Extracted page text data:
Content starts

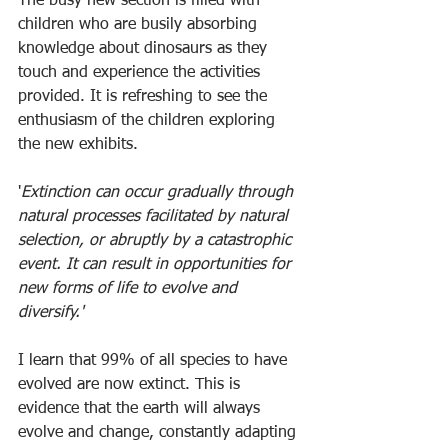
The busy new section is filled with 
children who are busily absorbing 
knowledge about dinosaurs as they 
touch and experience the activities 
provided. It is refreshing to see the 
enthusiasm of the children exploring 
the new exhibits.
'
Extinction can occur gradually through 
natural processes facilitated by natural 
selection, or abruptly by a catastrophic 
event. It can result in opportunities for 
new forms of life to evolve and 
diversify.'
I learn that 99% of all species to have 
evolved are now extinct. This is 
evidence that the earth will always 
evolve and change, constantly adapting 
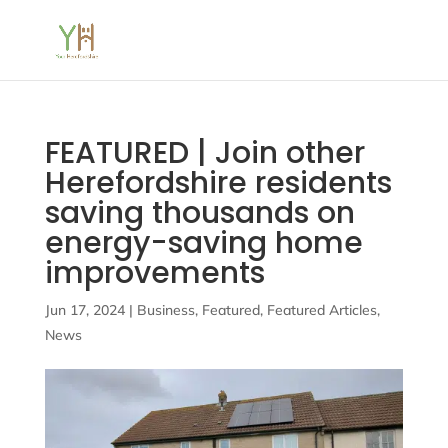
FEATURED | Join other
Herefordshire residents
saving thousands on
energy-saving home
improvements
Jun 17, 2024
|
Business
,
Featured
,
Featured Articles
,
News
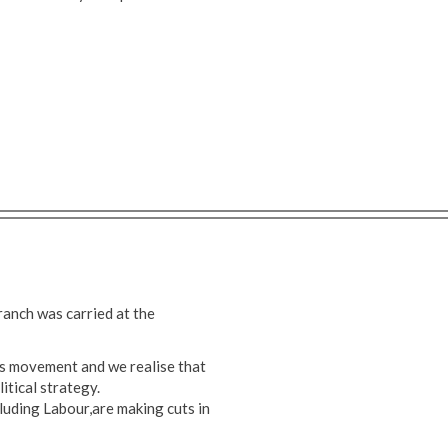
anch was carried at the
s movement and we realise that
itical strategy.
ncluding Labour,are making cuts in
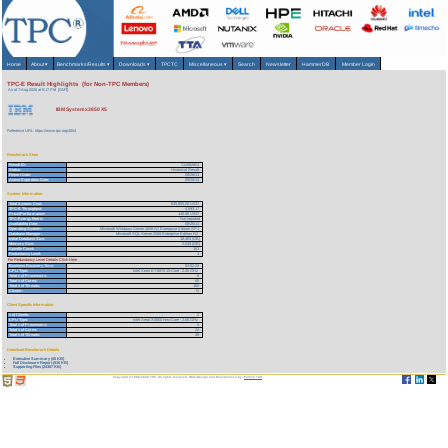
Home
About
▾
Benchmarks/Results
▾
Downloads
▾
TPCTC
Miscellaneous
▾
Search
Newsletter
HammerDB
Member Login
TPC-E Result Highlights (for Non-TPC Members)
As of 7-Aug-2026 at 5:17 PM [GMT]
IBM System x3850 X5
Reference URL: https://www.tpc.org/4054
Benchmark Stats
Result ID:
111082601
Status:
Historical Result
Report Date:
08/26/11
Active Expiration Date:
08/26/14
System Information
Total System Cost:
645,605.00 USD
TPC-E Throughput:
4,593.17
Price/Performance:
140.56 USD
TPC-Energy Metric
Not reported
Availability Date:
08/26/11
Operating System:
Microsoft Windows Server 2008 R2 Enterprise Edition SP1
Database Manager:
Microsoft SQL Server 2008 Enterprise Edition R2
Initial Database Size:
18,463 (GB)
Memory Size:
2,048 (GB)
Spindle Count:
161
Redundancy Level:
1
For Redundancy Level Details Click Here
Business Recovery Time:
02:02:23
CPU Type:
Intel Xeon E7-8870 10-Core - 2.40 GHz
Total # of Processors:
8
Total # of Cores:
80
Total # of Threads:
160
Cluster:
N
Client Specific Information
# of Clients:
2
CPU Type:
Intel Xeon X5650 Hex-Core - 2.66 GHz
Total # of Processors:
4
Total # of Cores:
24
Total # of Threads:
48
Download Benchmark Details
Executive Summary (45 KB)
Full Disclosure Report (516 KB)
Supporting Files (24387 KB)
Copyright © 1988-2026 TPC. All rights reserved. Web-Design and Maintenance by:
Parrish TAS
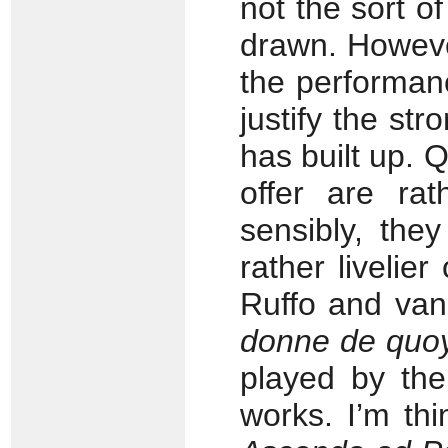
not the sort of
drawn. However
the performan
justify the st
has built up. 
offer are rat
sensibly, the
rather livelier
Ruffo and van
donne de quo
played by the
works. I’m thi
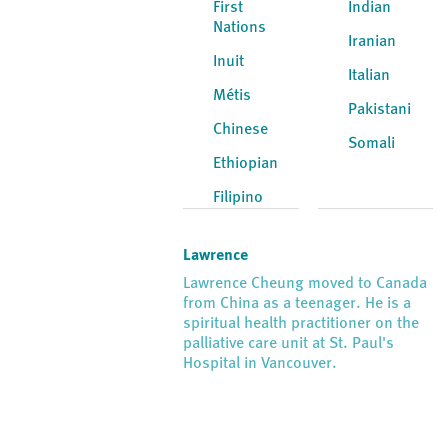
First
Indian
Nations
Iranian
Inuit
Italian
Métis
Pakistani
Chinese
Somali
Ethiopian
Filipino
Lawrence
Lawrence Cheung moved to Canada
from China as a teenager. He is a
spiritual health practitioner on the
palliative care unit at St. Paul's
Hospital in Vancouver.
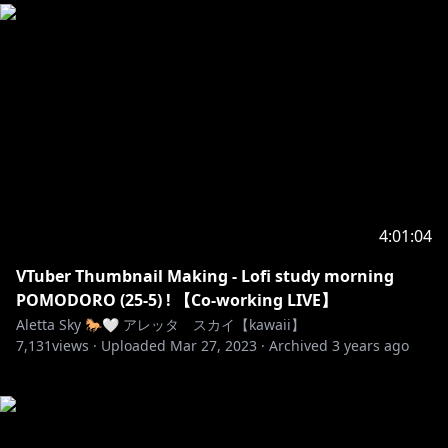
4:01:04
VTuber Thumbnail Making - Lofi study morning
POMODORO (25-5) ! 【Co-working LIVE】
Aletta Sky 🐎🤍 アレッタ スカイ【kawaii】
7,131
views ·
Uploaded
Mar 27, 2023
·
Archived
3 years ago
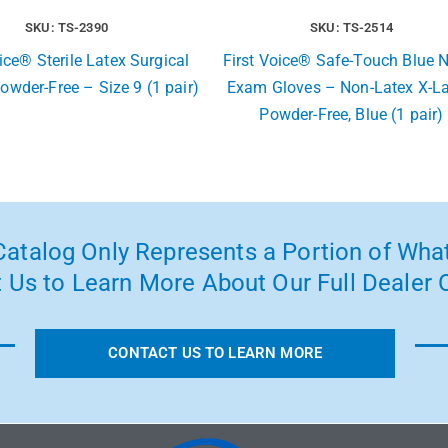
SKU: TS-2390
SKU: TS-2514
ice® Sterile Latex Surgical
First Voice® Safe-Touch Blue Ni
owder-Free – Size 9 (1 pair)
Exam Gloves – Non-Latex X-La
Powder-Free, Blue (1 pair)
atalog Only Represents a Portion of What
 Us to Learn More About Our Full Dealer O
CONTACT US TO LEARN MORE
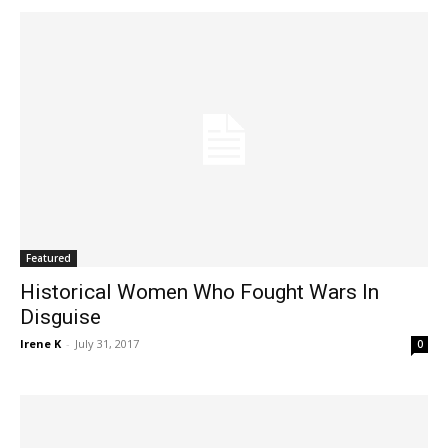
Featured
Historical Women Who Fought Wars In
Disguise
Irene K
-
July 31, 2017
0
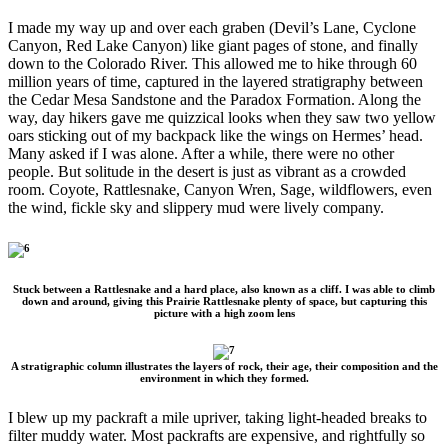
I made my way up and over each graben (Devil’s Lane, Cyclone
Canyon, Red Lake Canyon) like giant pages of stone, and finally
down to the Colorado River. This allowed me to hike through 60
million years of time, captured in the layered stratigraphy between
the Cedar Mesa Sandstone and the Paradox Formation. Along the
way, day hikers gave me quizzical looks when they saw two yellow
oars sticking out of my backpack like the wings on Hermes’ head.
Many asked if I was alone. After a while, there were no other
people. But solitude in the desert is just as vibrant as a crowded
room. Coyote, Rattlesnake, Canyon Wren, Sage, wildflowers, even
the wind, fickle sky and slippery mud were lively company.
Stuck between a Rattlesnake and a hard place, also known as a cliff. I was able to climb
down and around, giving this Prairie Rattlesnake plenty of space, but capturing this
picture with a high zoom lens
A stratigraphic column illustrates the layers of rock, their age, their composition and the
environment in which they formed.
I blew up my packraft a mile upriver, taking light-headed breaks to
filter muddy water. Most packrafts are expensive, and rightfully so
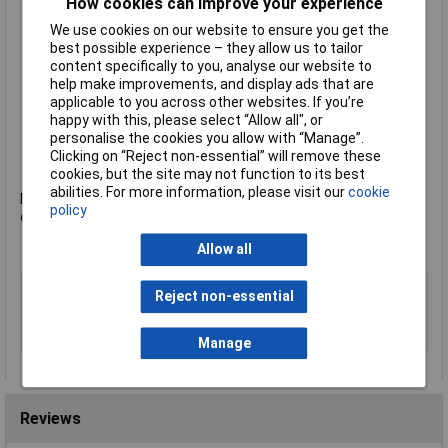
closed
How cookies can improve your experience
Supplied with a transparent organiser tray for storage of
We use cookies on our website to ensure you get the
small items
best possible experience – they allow us to tailor
Closed drawer fronts for privacy
content specifically to you, analyse our website to
Hand cut-outs for ease of opening
help make improvements, and display ads that are
Non-slip, protective rubber feet
applicable to you across other websites. If you’re
Stackable up to 3 high
happy with this, please select “Allow all", or
Ergonomic base hole in small drawers for easy retrieval of
personalise the cookies you allow with “Manage”.
papers
Clicking on “Reject non-essential” will remove these
Manufacturer's part
52531001
cookies, but the site may not function to its best
abilities. For more information, please visit our
cookie
Design and print your own label online at www.leitz-
policy
easyprint.com.
Allow all
Type
Desk Drawers
Reject non-essential
Number of Trays
5
Colour
White
Manage
Reviews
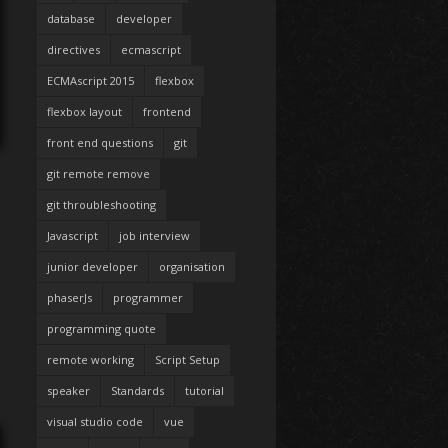
database
developer
directives
ecmascript
ECMAscript 2015
flexbox
flexbox layout
frontend
front end questions
git
git remote remove
git throubleshooting
Javascript
job interview
junior developer
organisation
phaserJs
programmer
programming quote
remote working
Script Setup
speaker
Standards
tutorial
visual studio code
vue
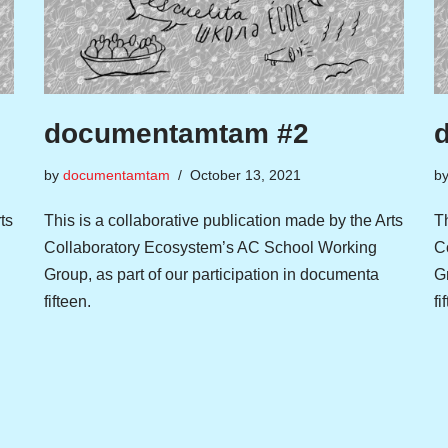
documentamtam #2
by
documentamtam
October 13, 2021
b
ts
This is a collaborative publication made by the Arts
Th
Collaboratory Ecosystem’s AC School Working
C
Group, as part of our participation in documenta
Gr
fifteen.
fi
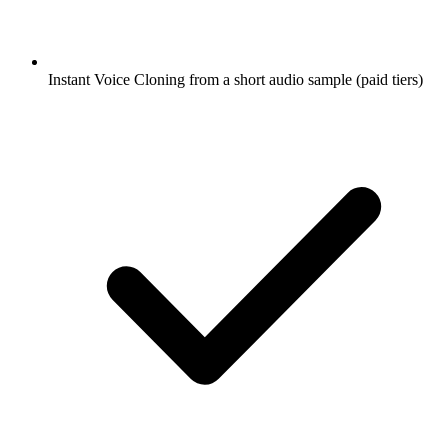
Instant Voice Cloning from a short audio sample (paid tiers)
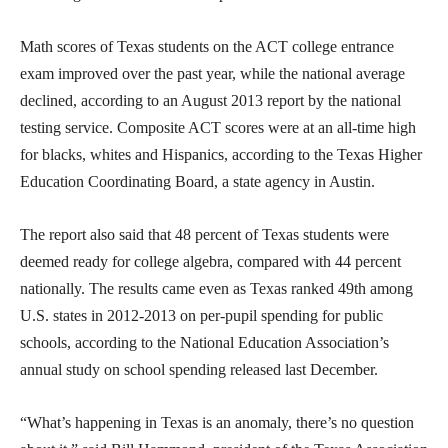
Math scores of Texas students on the ACT college entrance
exam improved over the past year, while the national average
declined, according to an August 2013 report by the national
testing service. Composite ACT scores were at an all-time high
for blacks, whites and Hispanics, according to the Texas Higher
Education Coordinating Board, a state agency in Austin.
The report also said that 48 percent of Texas students were
deemed ready for college algebra, compared with 44 percent
nationally. The results came even as Texas ranked 49th among
U.S. states in 2012-2013 on per-pupil spending for public
schools, according to the National Education Association’s
annual study on school spending released last December.
“What’s happening in Texas is an anomaly, there’s no question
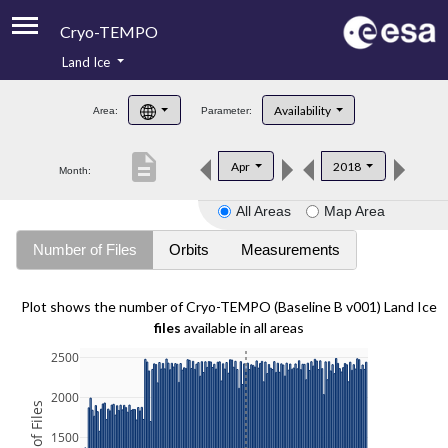
Cryo-TEMPO
Land Ice
About
Availability
Area:
Parameter:
Product Handbook
description
Apr
2018
Month:
Product Downloads
All Areas
Map Area
Contacts
Number of Files
Orbits
Measurements
Plot shows the number of Cryo-TEMPO (Baseline B v001) Land Ice
files
available in all areas
2500
2000
1500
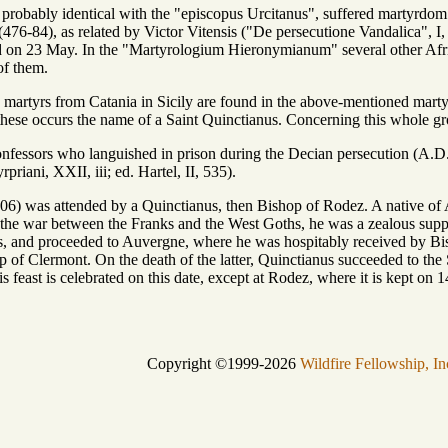
probably identical with the "episcopus Urcitanus", suffered martyrdom 
476-84), as related by Victor Vitensis ("De persecutione Vandalica", I, x
ted on 23 May. In the "Martyrologium Hieronymianum" several other Afri
of them.
n martyrs from Catania in Sicily are found in the above-mentioned marty
ese occurs the name of a Saint Quinctianus. Concerning this whole gro
onfessors who languished in prison during the Decian persecution (A.D. 
priani, XXII, iii; ed. Hartel, II, 535).
) was attended by a Quinctianus, then Bishop of Rodez. A native of Af
he war between the Franks and the West Goths, he was a zealous suppo
hs, and proceeded to Auvergne, where he was hospitably received by B
op of Clermont. On the death of the latter, Quinctianus succeeded to th
 feast is celebrated on this date, except at Rodez, where it is kept o
Copyright ©1999-2026
Wildfire Fellowship, In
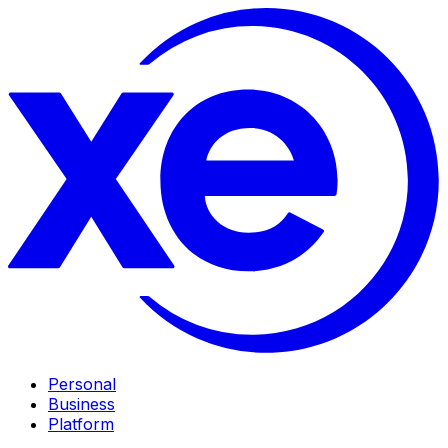
Personal
Business
Platform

Content ends

→ How to complete this task: With the pictures removed, print only the lines starting at the line that has "Stackable up to 3 high" and ending at the line that has "testing service. Composite", both ends included, exactly as they stand above.

→ Exercise answer:
Stackable up to 3 high
happy with this, please select “Allow all", or
Ergonomic base hole in small drawers for easy retrieval of
personalise the cookies you allow with “Manage”.
papers
Clicking on “Reject non-essential” will remove these
Manufacturer's part
52531001
cookies, but the site may not function to its best
abilities. For more information, please visit our
cookie
Design and print your own label online at www.leitz-
policy
easyprint.com.
Allow all
Type
Desk Drawers
Reject non-essential
Number of Trays
5
Colour
White
Manage
Reviews
database
developer
directives
ecmascript
ECMAscript 2015
flexbox
flexbox layout
frontend
front end questions
git
git remote remove
git throubleshooting
Javascript
job interview
junior developer
organisation
phaserJs
programmer
programming quote
remote working
Script Setup
speaker
Standards
tutorial
visual studio code
vue
documentamtam #2
by
documentamtam
October 13, 2021
b
ts
This is a collaborative publication made by the Arts
Th
Collaboratory Ecosystem’s AC School Working
C
Group, as part of our participation in documenta
Gr
fifteen.
fi
Instant Voice Cloning from a short audio sample (paid tiers)
Math scores of Texas students on the ACT college entrance
exam improved over the past year, while the national average
declined, according to an August 2013 report by the national
testing service. Composite ACT scores were at an all-time high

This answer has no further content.